Running a pool and spa retail business is really a long, expensive education. Hopefully, you never have to listen to the same lecture twice.

So when you find that your service people have been camouflaging your service trucks at night and going into business for themselves, or your staff has quietly shut down the store to go skiing, all you can do is smile, make a few notes and perhaps a few changes.

Lesson #1) Don’t hire people who like skiing more than working at your store.

Finding great staff members is never easy, but try to filter out people who care more about their hobbies than retail. Jake Boyles, co-owner of Crystal River Spas in Carbondale, Co., learned this early on.

Back in the ’90s when Crystal River Spas opened a second location in Steamboat Springs, a popular ski resort town, the Crystal River team had to work with the available labor pool — and that was filled with ski bums.

photo of a snowboarder“That was a huge problem because any time it was a good ski day, which was most of the winter, the Steamboat Springs location closed for an unofficial ‘powder day,’” Boyles says. “But we were two and a half hours away, and this was in the mid-90s, so it’s not like we had security cameras we could log into and check and see what was happening.

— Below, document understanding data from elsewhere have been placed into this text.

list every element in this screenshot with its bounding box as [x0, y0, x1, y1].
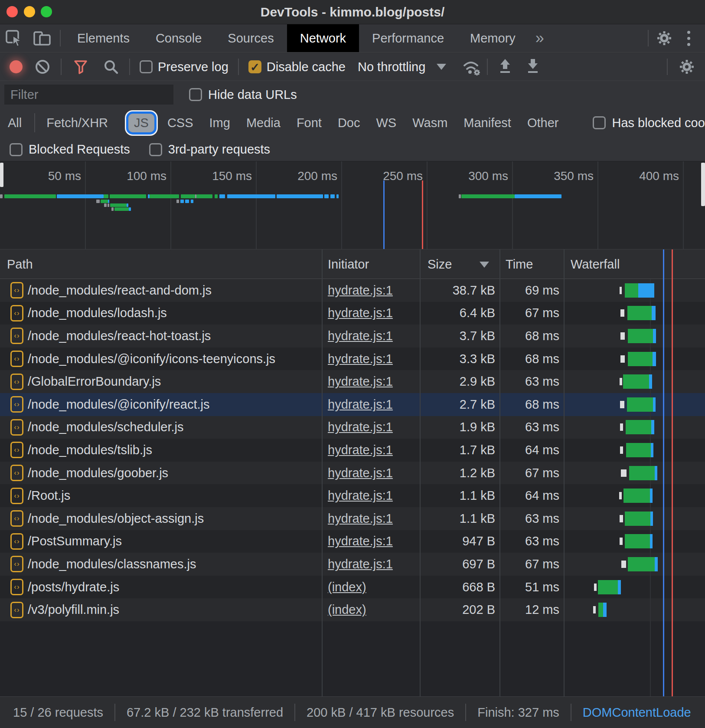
resource-chip-js[interactable]: JS [128, 114, 154, 132]
tab-network[interactable]: Network [287, 24, 359, 52]
initiator-link[interactable]: (index) [328, 598, 366, 621]
initiator-link[interactable]: hydrate.js:1 [328, 439, 393, 462]
resource-chip-ws[interactable]: WS [376, 116, 397, 130]
has-blocked-cookies-checkbox[interactable] [593, 116, 606, 129]
tab-performance[interactable]: Performance [359, 24, 457, 52]
waterfall-waiting-bar [651, 420, 654, 434]
table-row[interactable]: ‹›/node_modules/@iconify/icons-teenyicon… [0, 348, 705, 371]
preserve-log-toggle[interactable]: Preserve log [140, 60, 228, 74]
tab-elements[interactable]: Elements [64, 24, 143, 52]
blocked-requests-toggle[interactable]: Blocked Requests [10, 142, 130, 157]
column-header-time[interactable]: Time [506, 249, 533, 279]
initiator-link[interactable]: hydrate.js:1 [328, 462, 393, 485]
devtools-settings-button[interactable] [652, 24, 676, 52]
divider [667, 59, 668, 75]
hide-data-urls-checkbox[interactable] [189, 88, 202, 101]
column-header-initiator[interactable]: Initiator [328, 249, 369, 279]
status-bar: 15 / 26 requests67.2 kB / 232 kB transfe… [0, 696, 705, 728]
network-settings-button[interactable] [678, 58, 695, 75]
network-overview-timeline[interactable]: 50 ms100 ms150 ms200 ms250 ms300 ms350 m… [0, 161, 705, 249]
request-time: 67 ms [499, 302, 559, 325]
table-row[interactable]: ‹›/node_modules/classnames.jshydrate.js:… [0, 553, 705, 576]
resource-chip-manifest[interactable]: Manifest [463, 116, 511, 130]
waterfall-stalled-tick [620, 355, 625, 363]
clear-network-log-button[interactable] [36, 60, 49, 74]
table-row[interactable]: ‹›/node_modules/lodash.jshydrate.js:16.4… [0, 302, 705, 325]
overview-request-bar [111, 207, 114, 211]
import-har-button[interactable] [524, 57, 542, 76]
column-divider[interactable] [420, 249, 421, 696]
resource-chip-fetch-xhr[interactable]: Fetch/XHR [46, 116, 108, 130]
table-row[interactable]: ‹›/node_modules/scheduler.jshydrate.js:1… [0, 416, 705, 439]
throttling-dropdown[interactable]: No throttling [358, 60, 446, 74]
resource-chip-media[interactable]: Media [246, 116, 281, 130]
table-row[interactable]: ‹›/node_modules/object-assign.jshydrate.… [0, 507, 705, 530]
resource-chip-css[interactable]: CSS [167, 116, 193, 130]
disable-cache-checkbox[interactable] [248, 60, 261, 73]
overview-window-handle[interactable] [0, 163, 3, 187]
column-header-waterfall[interactable]: Waterfall [571, 249, 620, 279]
table-row[interactable]: ‹›/node_modules/tslib.jshydrate.js:11.7 … [0, 439, 705, 462]
table-row[interactable]: ‹›/Root.jshydrate.js:11.1 kB64 ms [0, 484, 705, 507]
hide-data-urls-toggle[interactable]: Hide data URLs [189, 88, 297, 102]
tab-memory[interactable]: Memory [457, 24, 529, 52]
initiator-link[interactable]: hydrate.js:1 [328, 530, 393, 553]
table-row[interactable]: ‹›/posts/hydrate.js(index)668 B51 ms [0, 576, 705, 599]
record-network-log-button[interactable] [10, 60, 23, 73]
third-party-requests-toggle[interactable]: 3rd-party requests [149, 142, 270, 157]
devtools-menu-button[interactable] [676, 24, 701, 52]
request-size: 1.1 kB [421, 484, 495, 507]
preserve-log-checkbox[interactable] [140, 60, 153, 73]
tab-console[interactable]: Console [143, 24, 215, 52]
script-file-icon: ‹› [10, 602, 23, 618]
resource-chip-img[interactable]: Img [209, 116, 230, 130]
table-row[interactable]: ‹›/node_modules/react-and-dom.jshydrate.… [0, 279, 705, 302]
has-blocked-cookies-toggle[interactable]: Has blocked cookies [593, 116, 705, 130]
overview-request-bar [185, 200, 189, 203]
overview-request-bar [330, 194, 335, 198]
overview-request-bar [110, 203, 127, 207]
initiator-link[interactable]: hydrate.js:1 [328, 279, 393, 302]
toggle-device-toolbar-button[interactable] [28, 24, 56, 52]
waterfall-waiting-bar [618, 580, 621, 594]
initiator-link[interactable]: hydrate.js:1 [328, 348, 393, 371]
table-row[interactable]: ‹›/v3/polyfill.min.js(index)202 B12 ms [0, 598, 705, 621]
table-row[interactable]: ‹›/node_modules/goober.jshydrate.js:11.2… [0, 462, 705, 485]
table-row[interactable]: ‹›/PostSummary.jshydrate.js:1947 B63 ms [0, 530, 705, 553]
column-divider[interactable] [499, 249, 500, 696]
filter-toggle-button[interactable] [72, 58, 89, 75]
initiator-link[interactable]: hydrate.js:1 [328, 370, 393, 393]
initiator-link[interactable]: hydrate.js:1 [328, 507, 393, 530]
network-conditions-button[interactable] [461, 57, 483, 77]
resource-chip-font[interactable]: Font [297, 116, 322, 130]
third-party-requests-checkbox[interactable] [149, 143, 162, 156]
initiator-link[interactable]: hydrate.js:1 [328, 302, 393, 325]
table-row[interactable]: ‹›/GlobalErrorBoundary.jshydrate.js:12.9… [0, 370, 705, 393]
initiator-link[interactable]: (index) [328, 576, 366, 599]
table-row[interactable]: ‹›/node_modules/@iconify/react.jshydrate… [0, 393, 705, 416]
initiator-link[interactable]: hydrate.js:1 [328, 553, 393, 576]
initiator-link[interactable]: hydrate.js:1 [328, 325, 393, 348]
inspect-element-button[interactable] [0, 24, 28, 52]
column-header-size[interactable]: Size [428, 249, 452, 279]
column-header-path[interactable]: Path [7, 249, 33, 279]
column-divider[interactable] [564, 249, 565, 696]
column-divider[interactable] [322, 249, 323, 696]
initiator-link[interactable]: hydrate.js:1 [328, 416, 393, 439]
export-har-button[interactable] [496, 57, 514, 76]
resource-chip-all[interactable]: All [8, 116, 22, 130]
overview-window-handle[interactable] [701, 163, 705, 206]
resource-chip-doc[interactable]: Doc [338, 116, 360, 130]
script-file-icon: ‹› [10, 374, 23, 390]
disable-cache-toggle[interactable]: Disable cache [248, 60, 346, 74]
more-tabs-button[interactable]: » [529, 24, 551, 52]
initiator-link[interactable]: hydrate.js:1 [328, 484, 393, 507]
initiator-link[interactable]: hydrate.js:1 [328, 393, 393, 416]
filter-input[interactable] [4, 85, 173, 105]
resource-chip-wasm[interactable]: Wasm [412, 116, 447, 130]
resource-chip-other[interactable]: Other [527, 116, 559, 130]
tab-sources[interactable]: Sources [215, 24, 287, 52]
search-button[interactable] [102, 58, 120, 75]
blocked-requests-checkbox[interactable] [10, 143, 23, 156]
table-row[interactable]: ‹›/node_modules/react-hot-toast.jshydrat… [0, 325, 705, 348]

We’d have to wait for the business owner next door to us to tell us, ‘You guys know your store’s been closed all week?’”

The lesson? “You’ve got to be careful as to where people’s priorities lie,” Boyles says.

Lesson #2) Don’t name your company after your product line.

Before he carried Bullfrog Spas, Rick Liskow carried another line of portable spas at his Minnesota stores and named a couple locations after the manufacturer name.

“All my trucks, the clothing on all my employees, down to the gloves and hats and shirts and umbrellas and raincoats and sales bags we took to the shows — we branded that company like you wouldn’t believe,” he says. “And today, we’re not carrying it. That was a major mistake — it took me a year and a half to get all the stuff off my truck and I had to change all my signs on my stores. We’re talking $30-, $40- $50,000 worth of expenses.”

Liskow has since changed the name of those stores to Minnesota Hot Tubs, and cautions fellow dealers against making a similar mistake.

“What if the company has financial problems and goes bankrupt? Then what are you going to call yourself?” he says.

Lesson #3) Watch out for the “moonlight switch.”

Don’t make it too easy for employees to use company assets for personal use. For a while, Crystal River was competing against its own employees in the company’s own trucks.

“We provided trucks to our service people and slapped magnetic signs on the side, like so many people do,” Boyles says. “And frequently, the guys would take the trucks home because they were doing a service call in the neighborhood where they lived or doing a service call first thing in the morning on their way into the office. But what we found was those magnetic signs come off so dang easily, you can be moonlighting just like that! You’ve got company parts on board, and nobody is the wiser when a white truck without a sign pulls in the driveway.”

The company only learned their techs were doing double-duty when a customer called to complain about a repair done off-the-clock — even though it was the customer who convinced the tech to perform the repair. Boyles realized the magnetic signs had the potential to lure even the best technicians to tackle a side-job here and there.

But now, moonlighting isn’t an issue for Crystal River Spas.

“We have full vehicle wraps — you can see them coming from a mile away,” Boyles says with a laugh. “You can see our trucks better than police cars!”